Although no one told them at the time, all of the above is basically the deal anyone living at the turn of the 20th century received: Average life expectancies doubled, everyone who desired to could receive an education that the great scholars of the past would envy, and even the poor often lived better than King Louis XIV. Meanwhile, the government went about its affairs at a fraction of the percentage of GDP it confiscates today.

All of which goes a long way toward explaining the dissatisfaction that many Americans are currently feeling. Today, we get skyrocketing health-care and education costs, without any of the massive gains our grandparents received. Does anyone believe that the next trillion dollars of health-care spending will do more than budge current life expectancies? A 70-year-old in reasonably good health today cannot expect to live any significant amount longer than a 70-year-old in the same condition a generation ago would have. At most, medical science can extend her life for a few months at phenomenal cost.
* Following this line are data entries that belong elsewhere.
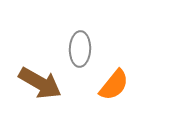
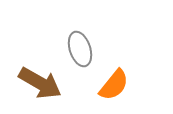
gray ellipse: rotated 20 degrees counterclockwise
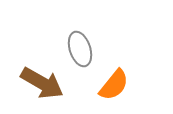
brown arrow: moved 2 px right
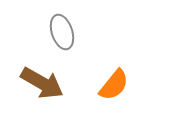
gray ellipse: moved 18 px left, 17 px up
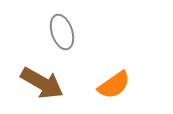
orange semicircle: rotated 16 degrees clockwise
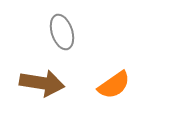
brown arrow: rotated 21 degrees counterclockwise
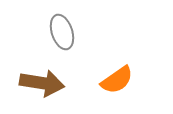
orange semicircle: moved 3 px right, 5 px up
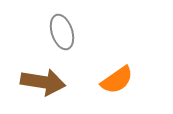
brown arrow: moved 1 px right, 1 px up
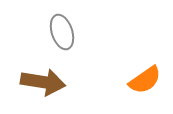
orange semicircle: moved 28 px right
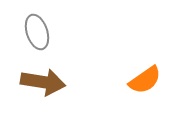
gray ellipse: moved 25 px left
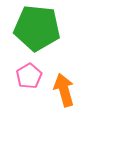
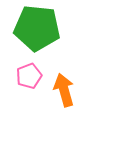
pink pentagon: rotated 10 degrees clockwise
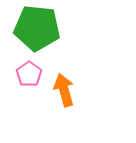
pink pentagon: moved 2 px up; rotated 15 degrees counterclockwise
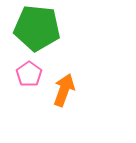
orange arrow: rotated 36 degrees clockwise
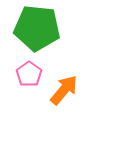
orange arrow: rotated 20 degrees clockwise
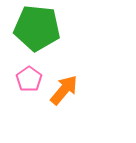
pink pentagon: moved 5 px down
When my grandfather was born, his life expectancy was between 45 and 50. Thanks to advances in medical science and nutrition, he didn’t depart this world until he passed 90. I feel a bit cheated that the best medical science can offer now is that when a substantial number of us get to 90, we may be able to linger a few months longer.
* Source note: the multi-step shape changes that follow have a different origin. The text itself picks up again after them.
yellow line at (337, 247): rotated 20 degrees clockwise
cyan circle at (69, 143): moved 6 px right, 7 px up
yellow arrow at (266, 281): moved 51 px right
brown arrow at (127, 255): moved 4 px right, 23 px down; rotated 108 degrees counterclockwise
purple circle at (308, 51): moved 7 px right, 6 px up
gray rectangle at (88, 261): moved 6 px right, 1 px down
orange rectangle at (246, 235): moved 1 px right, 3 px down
The same for education. When my grandfather was born, only a small fraction of students finished secondary school; he never passed fifth grade. Moreover, college graduates barely qualified as a statistical ripple in our growing population. A major investment in education made secondary-school graduation the norm, and well over half of all Americans have at least some college education. Who would resent spending more money when you get results like the above?

The problem today is that Americans continue spending ever-greater sums on education although the numbers started stagnating over two generations ago. No matter how much money we throw at education, we cannot seem to get high-school graduation rates to 90 percent or college-graduation rates much above 30 percent. Moreover, many who do graduate are getting an education inferior to what their parents received. We are spending more and more for ever-diminishing returns.

Meanwhile, the government continues to collect an increasing portion of the American economy for its own uses. In the past, one could argue that Americans gained from government spending. Huge dams were built, an Interstate Highway System was constructed, and going to the moon was good for national morale. Today, the federal government collects over 25 percent of the nation’s GDP, but we get little of economic consequence in return.

No major new dams are planned. In fact, the cost-efficient energy produced by dams is frowned upon. Rather, government wastes tens of billions on inefficient alternative sources, such as wind and solar. It seems not to matter that every job created by these sources of energy destroys between two and four jobs elsewhere in the economy. Moreover, far from building something as useful as the Interstate Highway System, the government is maintaining our existing infrastructure so badly that the History Channel is turning a profit on a show about it.

Rather than using our money in ways that might propel America forward, the government has been holding the country back. Besides subsidizing job-killing alternative-energy schemes, it has busily created dozens of agencies that act as roadblocks to progress. For if there is one thing agencies are good at — besides extending their own existence — it is creating regulations for everyone else to live by.